Em Dezembro de 1955, com o alvará concedido pelo Ministério da Educação Nacional, fundou a Academia de Santa Maria em Vila da Feira e assume a sua Direção. As diretrizes fundamentais deste estabelecimento de ensino eram exercidas de um modo extremamente organizado, sendo convocados para o corpo docente elementos de prestígio. Obteve ainda, junto da Fundação Calouste Gulbenkian, bolsas de estudo destinadas a alunos de classes financeiramente mais desfavorecidas. No ano seguinte ao da fundação da Academia, Gilberta Paiva consegue, por despacho ministerial, a oficialização dos exames realizados nos próprios estabelecimentos particulares de ensino artístico de música.

A Diretora da Academia fundou ainda, em 1956, uma delegação da Pro-Arte, sociedade de concertos na qual só era permitida atuação de artistas portugueses, privilégio raramente concedido em outras sociedades de concertos nacionais. Em 1960, por iniciativa do reitor do liceu de Aveiro, a professora Gilberta Paiva foi convidada a fundar e dirigir um novo estabelecimento de ensino musical, o Conservatório de Aveiro, à frente do qual permaneceu apenas um ano letivo. Neste período continuou, simultaneamente, a dirigir a Academia de Música da Feira. A sua saída de Aveiro, por vontade própria, deveu-se à convicção de que a instalação anexa ao liceu ameaçava a independência do Conservatório.

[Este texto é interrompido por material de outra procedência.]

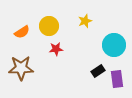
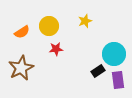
cyan circle: moved 9 px down
brown star: rotated 25 degrees counterclockwise
purple rectangle: moved 1 px right, 1 px down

A exemplo da Academia de Vila da Feira, foram surgindo, em vários pontos do país, outras Academias e Conservatórios, começando por Braga e Espinho; os seus fundadores vinham, antes de iniciar a organização destas escolas, pedir conselho e informações à professora Gilberta Paiva.
A 1 de Dezembro de 1956 foi prestada uma homenagem à Diretora por um grupo de senhoras da terra, em que foi descerrado o seu retrato em tamanho natural. É de acentuar ainda, a apresentação de Gilberta Paiva numa entrevista televisiva acerca da Academia e do ensino musical no país.

Em 1964, tendo sido convidada a organizar e dirigir um projeto de ensino musical em Lisboa, elaborou um plano que resultaria na Academia de Música de Santa Cecília. Por este motivo, foi obrigada a cessar as suas funções como Diretora da Academia de Santa Maria.

A Academia de Santa Cecília surgiu como um estabelecimento de ensino único no país, o primeiro do atualmente considerado ensino integrado. Assim, além das disciplinas musicais de frequência obrigatória, funcionavam, no mesmo edifício, as disciplinas do ensino regular. Esta escola foi inaugurada a 3 de Novembro de 1964, numa cerimónia que contou com a presença do Presidente da República, Almirante Américo Tomás. Gilberta Paiva viria a ser simultaneamente Diretora e Presidente do Conselho Administrativo, funções que exerceu durante cinco anos. Enquanto Diretora foi-lhe concedida, pelo governo francês, uma bolsa que possibilitou a visita a diversas escolas de ensino musical nesse país. De igual modo atuou o governo alemão, permitindo-lhe o contacto, em Hamburgo, Colónia e Munique, com os diversos graus de ensino musical, do nível de iniciação ao curso superior.

Em 1972, Gilberta Paiva ingressou como docente da classe de Piano no Conservatório Nacional, onde teve como discípulos, entre outros, os pianistas António Rosado e Eurico Rosado, e o compositor Patrício da Silva. Solicitou a sua aposentação em 1985. Entre 1986 e 1989, dirigiu e reorganizou o Conservatório de Santarém.

Em Julho de 1996 foi-lhe atribuída, pela Câmara Municipal de Santa Maria da Feira, a medalha de Mérito Municipal. Esta mesma entidade colaborou com a Academia de Música numa homenagem que lhe foi prestada a 15 de Abril de 2000 e que incluiu a atribuição do seu nome a uma das avenidas da cidade.

Foi condecorada em Outubro de 2005, com o grau de Comendador da Ordem de Instrução Pública, pelo Presidente da República, Dr. Jorge Sampaio.